= Presbyterian Reformed Church of Mexico =

The Presbyterian Reformed Church of Mexico (Spanish: Iglesia Presbiteriana Reformada de México) is a Protestant Christian church that formed after the Independent Presbyterian Church of Mexico split in the 1980s. The church has a relationship with the U.S.-based Christian Reformed Church in North America, which sends missionaries to the Mexico City area and other states. It is a member of the World Communion of Reformed Churches.

== Origin ==
In 1947, the Independent Presbyterian Church of Mexico (IPCM) broke from the National Presbyterian Church in Mexico. Another split occurred after the IPCM's governing council (Synod) voted in 1983 to discontinue its relationship with the Christian Reformed Church in North America (CRCNA).

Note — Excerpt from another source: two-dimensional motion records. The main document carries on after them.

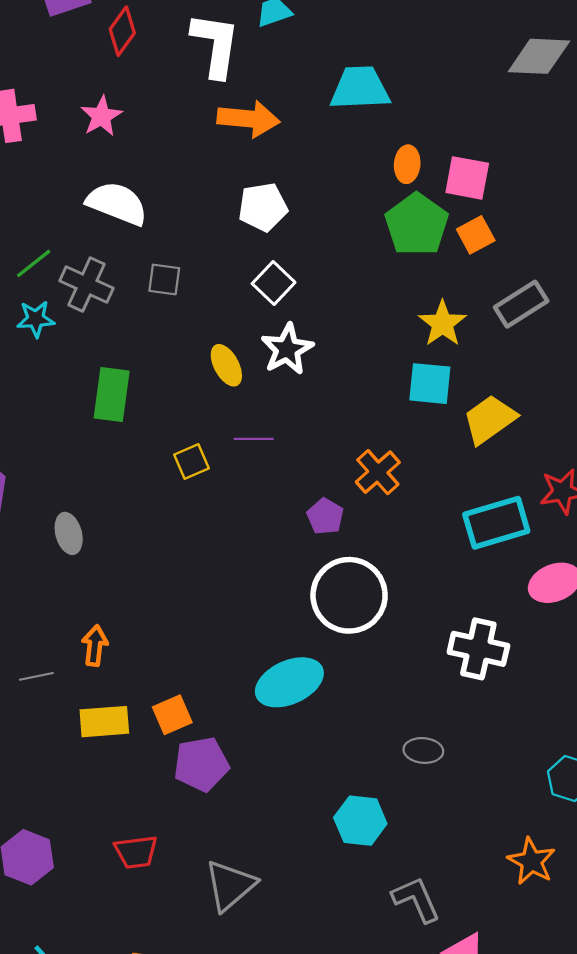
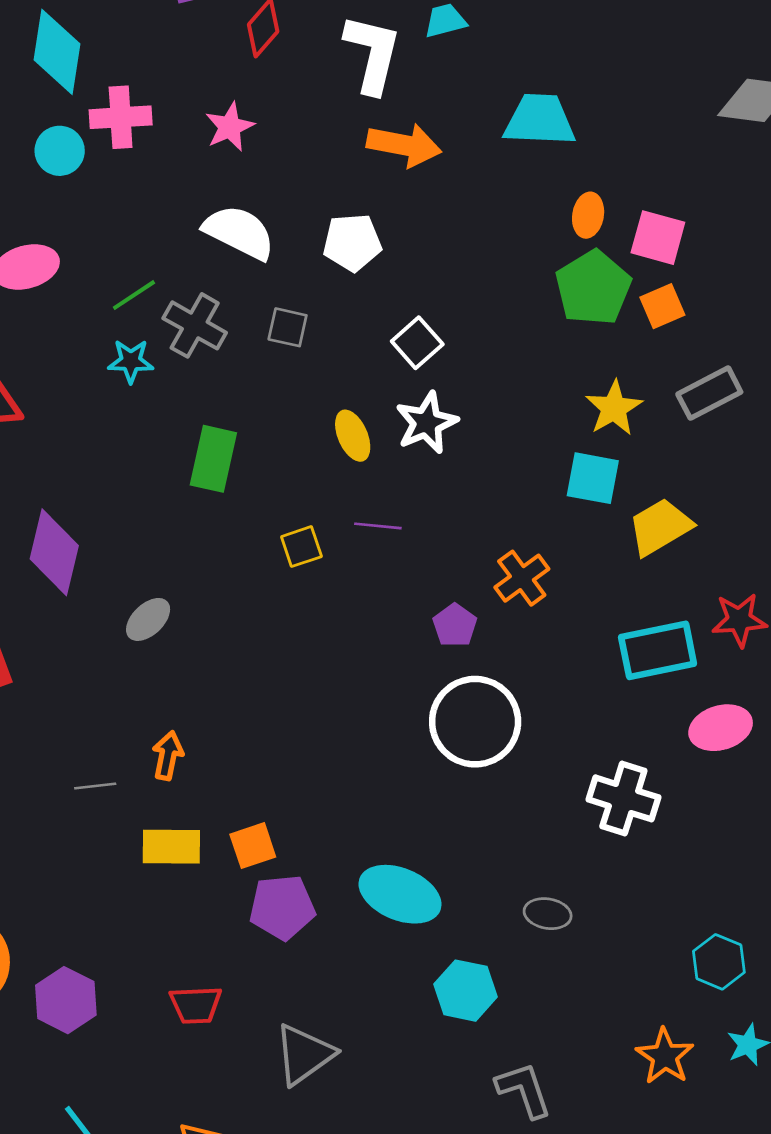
white pentagon: (263, 207) -> (352, 242), moved
gray ellipse: (69, 533) -> (148, 619), turned 57
cyan ellipse: (289, 682) -> (400, 894), moved, turned 42

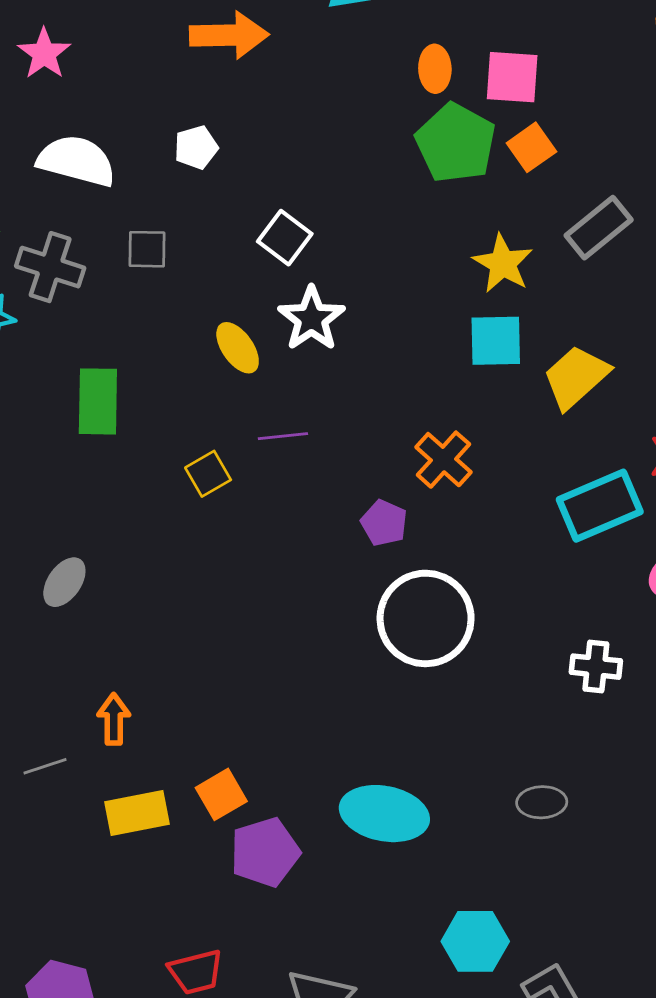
white pentagon: (352, 242) -> (196, 147), size x0.7
white cross: (623, 798) -> (596, 667), size x0.7
cyan hexagon: (466, 991) -> (475, 941), moved

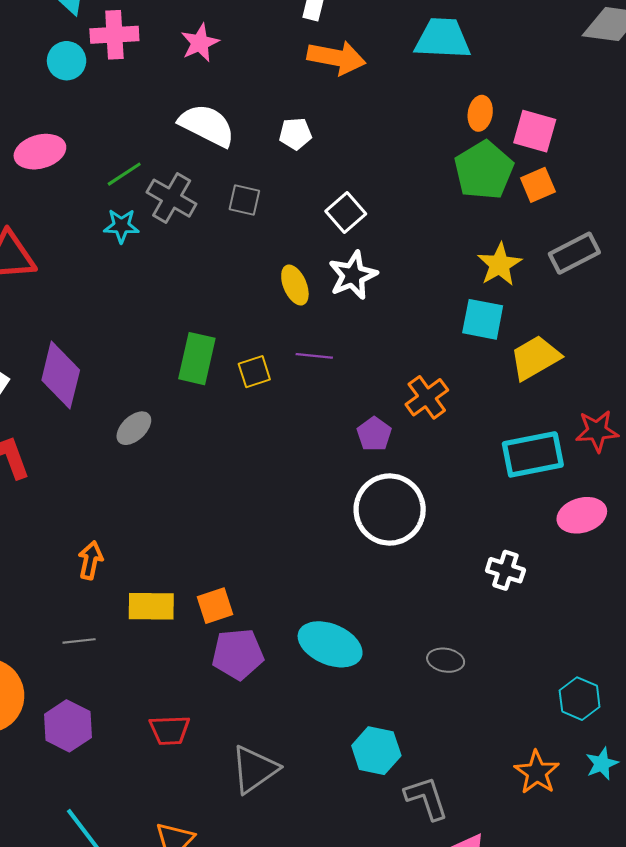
green rectangle: (98, 401) -> (197, 359), moved
orange arrow: (114, 719) -> (90, 560), moved
gray line: (45, 766) -> (79, 641), moved

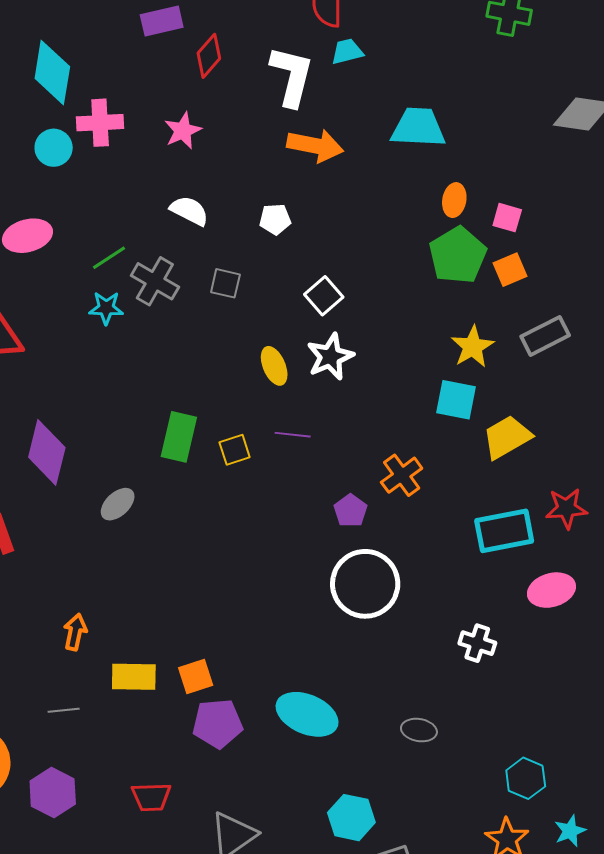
white semicircle: (207, 125) -> (189, 211), size x0.7
pink square: (535, 131) -> (507, 218), size x0.7
cyan hexagon: (580, 699) -> (526, 778), moved

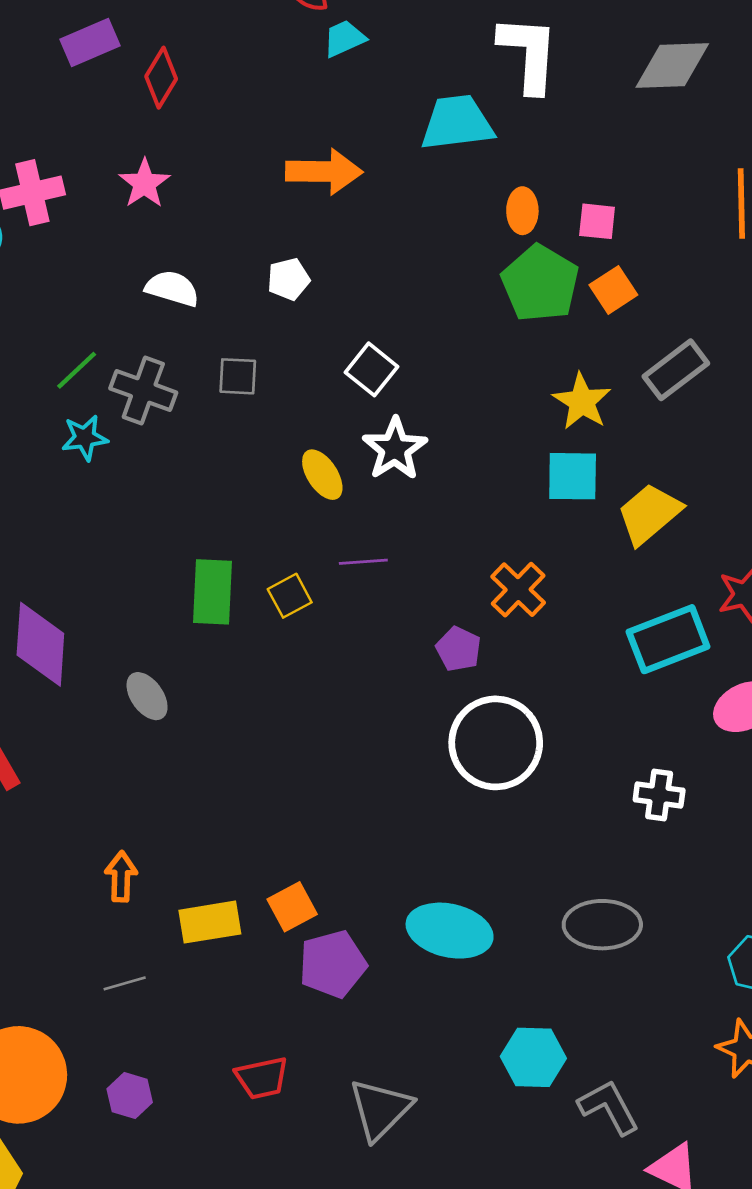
white L-shape: (292, 76) -> (529, 54), moved
gray ellipse: (118, 504) -> (147, 696), turned -72
gray ellipse: (419, 730) -> (602, 925), size x1.6
purple hexagon: (53, 793) -> (130, 1096), size x0.7

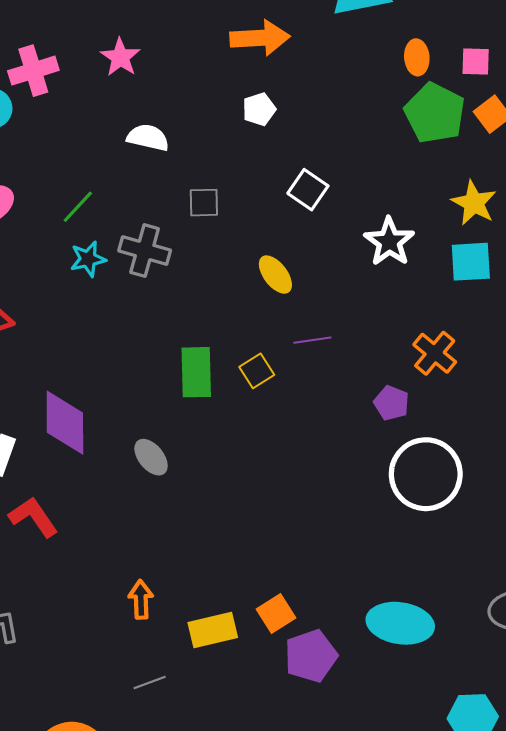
white pentagon: (288, 279) -> (259, 109), moved
gray cross: (143, 390) -> (145, 251), moved
white star: (395, 449) -> (389, 242), moved

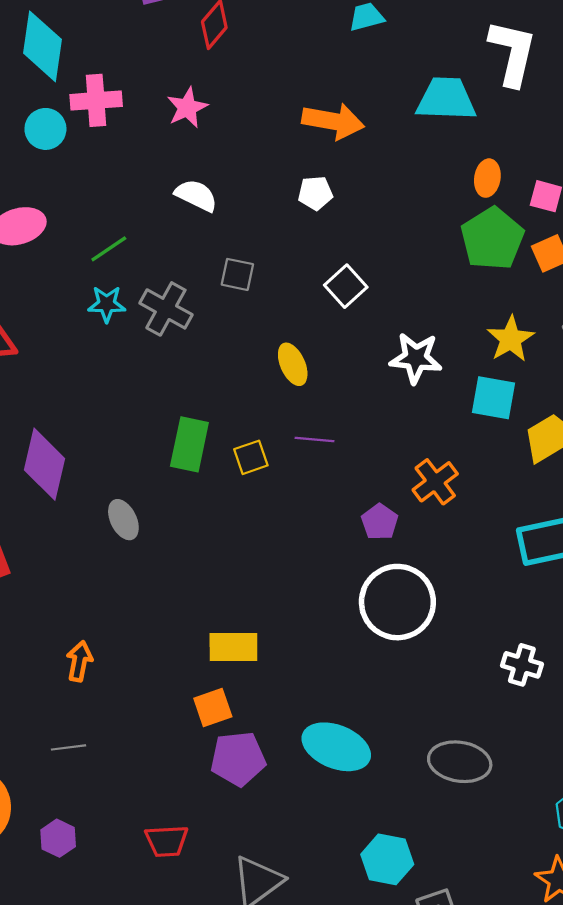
white star: (389, 242) -> (416, 358), turned 30
yellow rectangle: (213, 630) -> (233, 647), moved

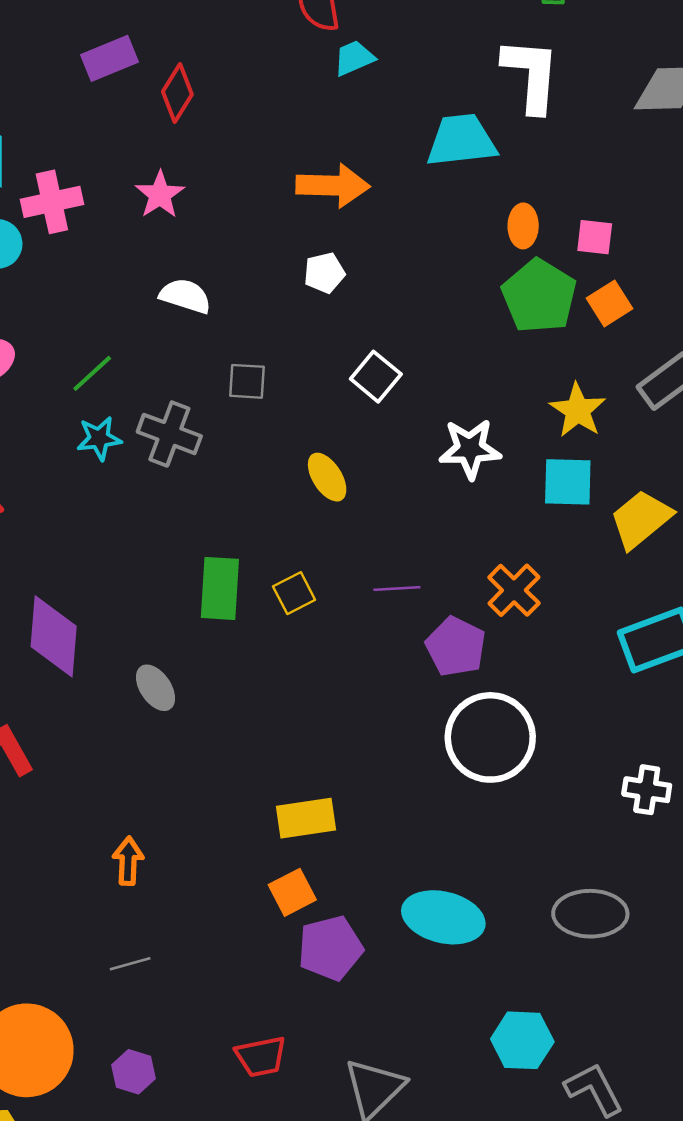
purple line: (314, 439) -> (397, 588), moved
purple pentagon: (380, 522) -> (456, 647), size x1.4

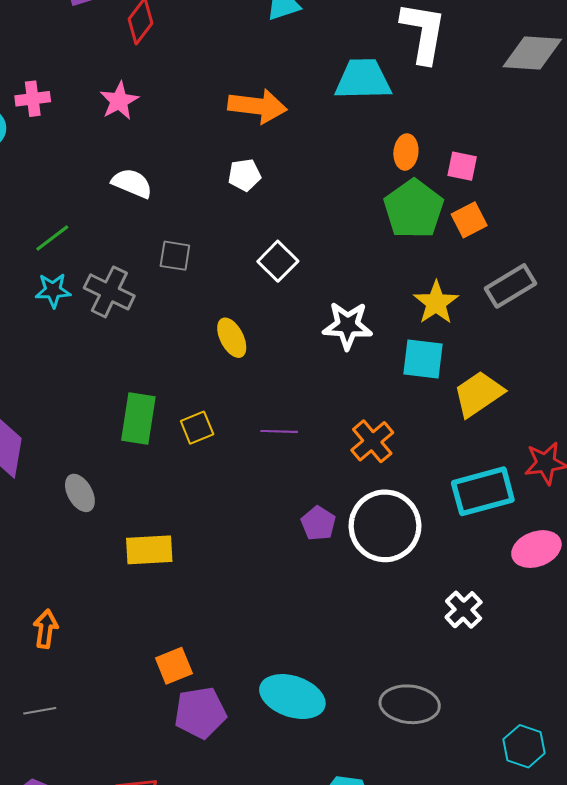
pink cross: (52, 202) -> (33, 99), size x0.7
purple pentagon: (456, 647) -> (318, 523), moved, size x0.7
white circle: (490, 737) -> (385, 526), moved
white cross: (647, 790) -> (464, 610), turned 33
yellow rectangle: (306, 818) -> (149, 550), moved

The following year, two regional organizations (presbyteries) decided to maintain ties with the CRCNA, and in 1992 they renamed themselves the Presbyterian Reformed Church of Mexico.

== Theology and organization ==
The church follows:
- Three Forms of Unity
- Westminster Confession of Faith
The church operates the John Calvin Theological Seminary and a Bible Institute in Mexico City.

There are more than 100 churches and 26,000 members in Mexico (as of 2004), divided into eight presbyteries: Barnabas, Bethel, Central, Ebenezer, Ch'ol, Emanuel, Northern, and Zacil-Be.